Some say that pain and pleasure are parts of the same continuum. That was possibly true in the case of one particular terrace on Southtown Road in Great Yarmouth. Pain at number 67 and pleasure at number 73 at the other end of the terrace. David Buddery, my dentist, at 67 and the Anson Arms at 73.
From as far back in my memory as I can get these days I can recall being taken, twice a year, to see Mr. Buddery.
"Upper left eight missing, seven, six, five, four, three, two, one alright. One, two, three, four, five, six alright..."
Then there'd be the pause, the digging and poking around with that sharp, pointy thing and then the inevitable "...seven – cavity in occlusal, eight missing." The drill and fill without anaesthetic followed.
In my primary school days I'd be taken by my mother but once I'd moved up to secondary school it was a matter of me getting the bus to the Gordon Road stop where I'd alight in trepidation, opposite the Anson Arms, cross the road and walk the few yards to hear "...seven – cavity in occlusal, eight missing." I wasn't to know then that in a few years' time I'd occasionally be sampling the wares offered by the Anson. I didn't know then that it wasn't the original Anson Arms either.
Page 294 in Volume 3 of Palmer's The Perlustration of Great Yarmouth, with Gorleston and Southtown (Pub.1875) informs us that the Anson Arms was built in 1814...
Mary Anson, daughter of the first Lord Vernon, was the widow of the Whig politician George Anson whose landowning wasn't just limited to Shugborough Hall and half of the Staffordshire countryside around Lichfield. The Ansons had a fair bit of Yarmouth too.
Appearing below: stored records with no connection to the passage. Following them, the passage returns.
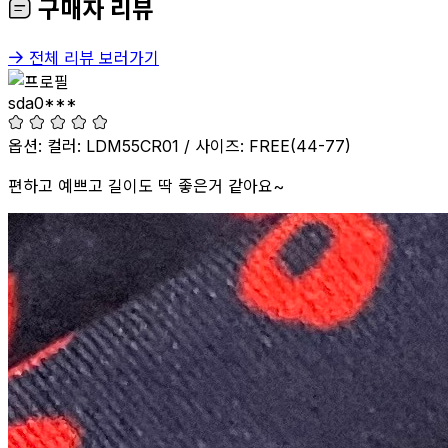
구매자 리뷰
전체 리뷰 보러가기
sda0***
구매 옵션:
옵션: 컬러: LDM55CR01 / 사이즈: FREE(44-77)
편하고 예쁘고 길이도 딱 좋은거 같아요~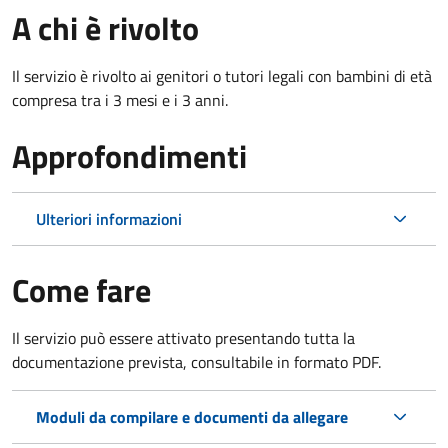
A chi è rivolto
Il servizio è rivolto ai genitori o tutori legali con bambini di età
compresa tra i 3 mesi e i 3 anni.
Approfondimenti
Ulteriori informazioni
Come fare
Il servizio può essere attivato presentando tutta la
documentazione prevista, consultabile in formato PDF.
Moduli da compilare e documenti da allegare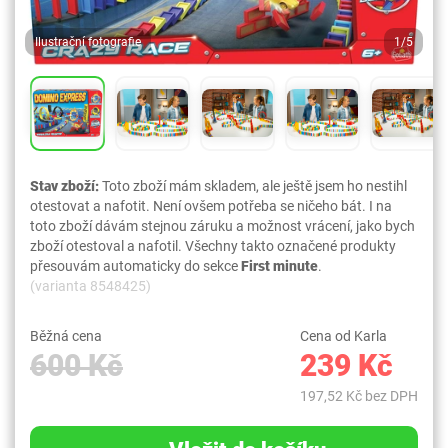
Ilustrační fotografie
1/5
Stav zboží:
Toto zboží mám skladem, ale ještě jsem ho nestihl
otestovat a nafotit. Není ovšem potřeba se ničeho bát. I na
toto zboží dávám stejnou záruku a možnost vrácení, jako bych
zboží otestoval a nafotil. Všechny takto označené produkty
přesouvám automaticky do sekce
First minute
.
(varianta 8548425)
Běžná cena
Cena od Karla
600 Kč
239 Kč
197,52 Kč bez DPH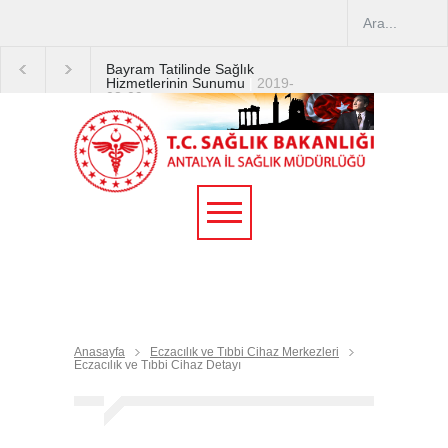
Bayram Tatilinde Sağlık
Hizmetlerinin Sunumu
|
2019-
08-09
2019 YILI TEMMUZ AYI
DİYALİZ MERKEZLERİ
CİHAZ ARTIRIMLARI
|
2019-
07-31
Terapötik Aferez Merkezleri
ve Üniteleri Hakkında
Yönetmelik
|
2019-07-31
Teletıp ve Teleradyoloji Birimi
Genelgesi 2019/16
|
2019-
07-31
Anasayfa
Eczacılık ve Tıbbi Cihaz Merkezleri
Eczacılık ve Tıbbi Cihaz Detayı
Yoğun Bakım Servislerinde
Hasta Ziyareti Uygulamaları
|
2019-06-26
In 1845 the Anson Arms became a Steward & Patteson pub when they acquired the assets of Paget's Brewery, with the brewery itself being demolished to allow the building of Yarmouth Vauxhall railway station.
Seemingly built in 1814 then, but the earliest landlord that I've come across is John Harley whose trade or profession was given as a publican in Southtown when his and his wife Hannah's son William was baptised on September 14th 1822. Pigot's directory of the same year goes one step further and names his pub.
The Norfolk Pubs website can beat me by three years though, giving a George Kerrison as being in residence in 1819.
After John and Hannah Harley came the Harcourts and Libbises. Firstly Jeremy...
...then his widow Elizabeth,
who was followed by their son-in-law William Libbis and then...
...William's brother James, who had moved there from the bygone Globe in Gorleston.
And this is the building in front of which I would alight from the bus prior to the assault on my ivories. Currently housing the marine electrical department of Alicat Workboats it was the original home of the Anson Arms.
Located close to the shipyards it's hardly a surprise to hear that it was damaged when Göring's minions visited in the1940s but it was repaired and up and running again by 1945. The Luftwaffe was not the only risk that the pub faced. Just like the Lifeboat and Belle Vue, mentioned in the previous post, flooding was always a possibility. The picture below is from when wind and tide conspired together in January 1905.
This post was originally going to have the title 'Ding! Ding! Move Along the Bus Please #4' as it's really the fourth in the sporadic series highlighting the sequence of bygone boozers passed on the virtual bus journey home which began here. But it also features the return of those infinitely long legs first met emerging from the impossibly short skirt in this post about the Gordon Arms. It was in the Anson that I occasionally met up with the former school friend who was the owner of those limbs. Sadly, they were always encased in denim on those occasions.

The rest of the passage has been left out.